Elk reintroduction has had a positive impact on the economy to the area around the Land Between the Lakes Recreation Area in Kentucky where these large ungulates were transplanted.  Many tourists and wildlife enthusiasts come to the area to see these hoofed mammals.  The surge in guests has allowed the park service to hire the necessary staff and acquire the funding to perform park maintenance projects.  

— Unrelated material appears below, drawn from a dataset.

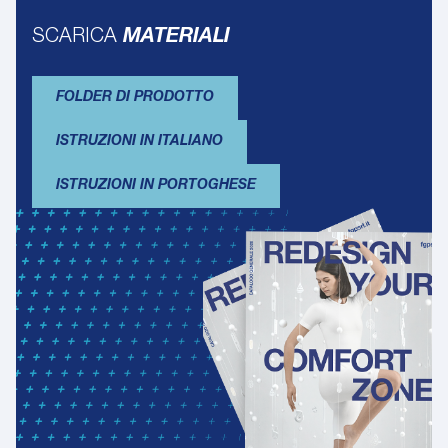
SCARICA
MATERIALI
FOLDER DI PRODOTTO
ISTRUZIONI IN ITALIANO
ISTRUZIONI IN PORTOGHESE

Although the reintroduction project has benefited the local economy, there are some glaring downsides.  If elk are reintroduced with too small a number of individuals, the animals are extremely susceptible to a brain eating worm passed on by white-tailed deer.  To avoid the wipeout of elk from this disease, Kentucky’s initial transplant of elk consisted of 1,800 individuals, a number that rose to 4,500 individuals in just seven years.  The remote nature preserve in Kentucky is a perfect habitat for these elk, but with the high elk numbers, elk are spilling into Virginia where the animals are becoming too accustomed to humans and where there is open hunting season on elk.  To keep tabs on elk population behaviors and movements, all elk in the area are tagged, collared, and consistently monitored.     

Photo: Joseph Love

Photo: Joseph Love

The spread of disease and the encounters between elk and humans are not the only potential repercussions of this reintroduction.  Elk is a species not seen by the eastern forests for more than 100 years and the animals’ impacts on the ecosystem are unforeseen and potentially damaging.  In the beginning, elk foraging was sustainable enough to stimulate vegetation growth, in turn benefiting other species in the ecosystem.  In recent years, elk have realized the abundance of food available in these eastern forests, such as acorns, so the prolonged effects of their grazing may not be apparent for several more years.  Wildlife biologist of the Cataloochee Valley, Joe Yarkovich, says it may take 10 to 15 years to see the true effects these elk are having on the ecosystem.  Hopefully, by the time biologists realize the effects elk are having on the surrounding ecosystem, the effects will not be negative or irreversible.

Elk reintroduction in the Smokies is in its early stages.  If population numbers continue to be stable and detrimental ecosystem changes are kept at bay, the reintroduction of this species will be seen as a success for conservationists.  With any species management, there is always the discussion of how much management is too much management.  Does collaring and tagging these animals make them “wild” animals or are we just deeming them to be our cattle of the forests?  The question still lies on whether or not humans can coexist and adapt to having these large, grazing ungulates inhabit the land and let the elk roam free.